Cadet Capt. Rashawn Flowers, a junior social science major from Ozark, said that they also had a Prisoner of War and a Missing in Action remembrance on Monday.

“We had cadets that were standing at attention in silence,” Flowers said “These two (the anniversary of the Air Force and the remembrance) don’t correlate, but they’re done at the same time.”

Flowers’ flight group prepared posters with information on the history of AFROTC between 1947 and the 1960s.

The department chair for the aerospace studies, Lt. Col. Sheryl Deloughery, read Chancellor Jack Hawkins’ message in the opening ceremony, in which Hawkins expressed gratitude to the Air Force and mentioned Troy University’s connections with the Air Force.

“Our campus in Montgomery can trace its origin to the first operations at Maxwell Air Force Base, which began in the early 1960s,” the message read. “Through the years, approximately 35 Air Force bases have been the home of Troy teaching sites.
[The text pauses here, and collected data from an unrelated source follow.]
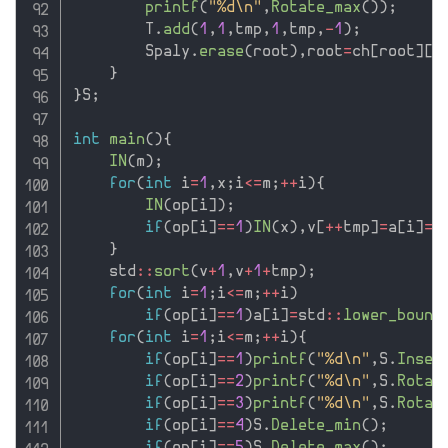
printf
(
"%d\n"
,
Rotate_max
(
)
)
;
        T
.
add
(
1
,
1
,
tmp
,
1
,
tmp
,
-
1
)
;
        Spaly
.
erase
(
root
)
,
root
=
ch
[
root
]
[
0
}
}
S
;
int
main
(
)
{
IN
(
m
)
;
for
(
int
 i
=
1
,
x
;
i
<=
m
;
++
i
)
{
IN
(
op
[
i
]
)
;
if
(
op
[
i
]
==
1
)
IN
(
x
)
,
v
[
++
tmp
]
=
a
[
i
]
=
x
}
    std
::
sort
(
v
+
1
,
v
+
1
+
tmp
)
;
for
(
int
 i
=
1
;
i
<=
m
;
++
i
)
if
(
op
[
i
]
==
1
)
a
[
i
]
=
std
::
lower_bound
for
(
int
 i
=
1
;
i
<=
m
;
++
i
)
{
if
(
op
[
i
]
==
1
)
printf
(
"%d\n"
,
S
.
Inser
if
(
op
[
i
]
==
2
)
printf
(
"%d\n"
,
S
.
Rotat
if
(
op
[
i
]
==
3
)
printf
(
"%d\n"
,
S
.
Rotat
if
(
op
[
i
]
==
4
)
S
.
Delete_min
(
)
;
“Today, almost 70 Troy alumni serve as general flag ranks officers in the United States military, including over 30 United States Air Force officers.”

Troy University is one of the 145 colleges in the U.S. that station AFROTC detachments, or units, training cadets for the rank of second lieutenant.
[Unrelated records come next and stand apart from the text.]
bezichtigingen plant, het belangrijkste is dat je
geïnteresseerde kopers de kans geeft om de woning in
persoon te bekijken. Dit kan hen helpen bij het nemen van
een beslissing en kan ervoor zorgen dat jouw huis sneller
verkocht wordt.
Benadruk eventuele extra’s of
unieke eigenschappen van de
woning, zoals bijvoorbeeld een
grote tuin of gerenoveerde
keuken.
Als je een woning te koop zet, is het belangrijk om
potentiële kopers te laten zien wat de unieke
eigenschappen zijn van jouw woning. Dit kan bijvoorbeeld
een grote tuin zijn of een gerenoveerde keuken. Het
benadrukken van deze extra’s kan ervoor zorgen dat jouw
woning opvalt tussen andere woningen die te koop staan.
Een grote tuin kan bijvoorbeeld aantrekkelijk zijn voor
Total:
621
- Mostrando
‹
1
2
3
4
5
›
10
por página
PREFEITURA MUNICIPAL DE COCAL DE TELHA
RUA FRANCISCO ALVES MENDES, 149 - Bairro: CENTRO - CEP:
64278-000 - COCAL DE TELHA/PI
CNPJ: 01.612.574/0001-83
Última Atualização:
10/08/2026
According to cadet Lt. Col. Brad Gillie — a senior math major from Honolulu and maintenance officer — the recruitment of cadets, or trainees, is booming at Troy.

“We went from having 15 cadets within the past year to 40 last semester, to 70 this semester, so we’re ramping up pretty rapidly, and we’re going through an awesome opportunity for people to come and learn how to be a leader and teach you discipline and how to be professional; that’s what we teach,” Gillie said. “And whether you make it through or not, it gives you a lot of life lessons that you could use either way.”

Cadet Madeline Kirkpatrick, a senior exercise science major from Niceville, Florida, is soon to take on the air patrol duty.

“I have an air battle manager slot, actually,” Kirkpatrick said. “Basically, it’s like you’re monitoring the airspace in an airplane that has a radar on it, and this is just specifically the air battle manager, and then you have a role in assigning planes to go attack hostile aircraft, and you’re basically identifying all the aircraft in your space.”

Kirkpatrick said she wants to continue her training to get two other positions.

“I want to serve my country, obviously; I love America,” she said. “(In AFROTC) you get a lot of good leadership training, which is different.

“It gives me a sense of focus and purpose.”

Kirkpatrick said that AFROTC provides a family atmosphere and a tight-knit group.

“And then it’s also like a big family as well,” Kirkpatrick said. “Like, we, especially within the POC (Professional Officer Course), we all have to work together on a daily basis, so it’s a very cohesive unit.”